Copy the lines below exactly, starting at the line that contains "Location Details" and stopping after the last line, and include no other lines.

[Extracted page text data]

==================================================

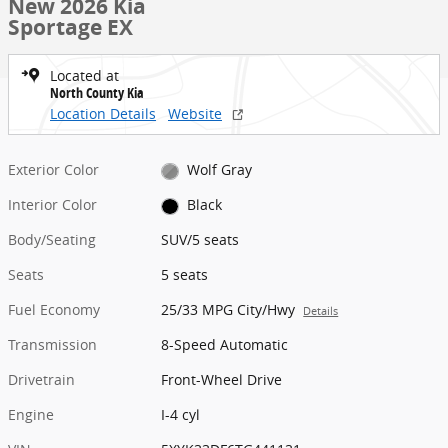
New 2026 Kia
Sportage EX
Located at
North County Kia
Location Details
Website
Exterior Color
Wolf Gray
Interior Color
Black
Body/Seating
SUV/5 seats
Seats
5 seats
Fuel Economy
25/33 MPG City/Hwy
Details
Transmission
8-Speed Automatic
Drivetrain
Front-Wheel Drive
Engine
I-4 cyl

==================================================

__Solution for this task__.
Location Details
Website
Exterior Color
Wolf Gray
Interior Color
Black
Body/Seating
SUV/5 seats
Seats
5 seats
Fuel Economy
25/33 MPG City/Hwy
Details
Transmission
8-Speed Automatic
Drivetrain
Front-Wheel Drive
Engine
I-4 cyl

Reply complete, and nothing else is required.